Other benefits of becoming HIPAA-compliant:
- Prevents you from being penalized for noncompliance.
- HIPAA can help you streamline your practice’s administrative functions and protect you from legal actions due to a data breach.
- HIPAA keeps your patients’ electronically protected health information (ePHI) secure by making sure that their information is stored, transmitted, shared and accessed through its own data system.
- Since entities covered by HIPAA are required to use nationally recognized identifiers and specific code sets, becoming HIPAA-compliant helps reduce the likelihood of a miscommunication when transferring Protected Health Information between providers and health plans, as well as third-party vendors.
- Although financial benefits are difficult to quantify, the decrease in miscommunication typically leads to fewer claim denials due to coding issues and quicker payment from insurance companies.
- The increase in morale resulting from better patient outcomes can help reduce staff turnover, which translates into fewer costs related to finding, interviewing and training new staff members.

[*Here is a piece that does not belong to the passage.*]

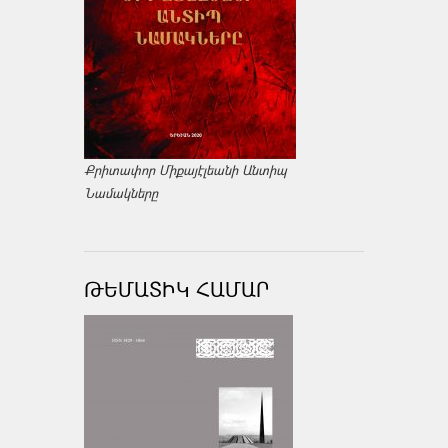
Քրիտափոր Միքայէլեանի Անտիպ
Նամակները
ԹԵՄԱՏԻԿ ՀԱՄԱՐ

- HIPAA standardizes electronic transactions. This standardization helps streamline billing, eligibility checks and payments. All of which decrease the amount of time your practice spends on completing paperwork.

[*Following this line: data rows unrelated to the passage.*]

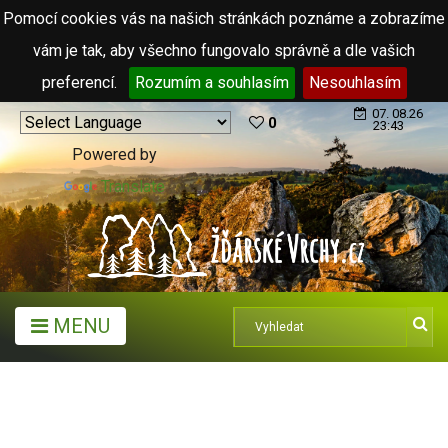
Pomocí cookies vás na našich stránkách poznáme a zobrazíme
vám je tak, aby všechno fungovalo správně a dle vašich
preferencí.
Rozumím a souhlasím
Nesouhlasím
07. 08.26
0
23:43
Powered by
Translate
MENU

How Trusting Health Care Providers Can Improve Patient Health
Once patients realize that their health information is protected, they frequently feel more confident about revealing some of the more personal details about their health. In this way, becoming HIPAA-compliant helps medical professionals build trust with their patients. Furthermore, studies indicate that a patient who trusts his or her medical professional may reduce participation in unhealthy activities and begin to implement healthier ones.
Other benefits include patients scheduling their preventative services, complying with the medications they receive and moving forward with the treatments they need, all of which can reduce the severity of a patient’s illness and accelerate his or her recovery.
Additional ways you can demonstrate a commitment to your patients’ confidentiality:
- Offer advice on how they can use your patient portal safely and securely.
- Protect sensitive information by securing your office’s Wi-Fi with a password.
- Recommend healthcare apps that abide by the Xcertia guidelines.
- Extend HIPAA-compliant measures outside your private office and exam rooms by providing partitioned waiting areas and having the ability to close the reception window whenever you are discussing PHI.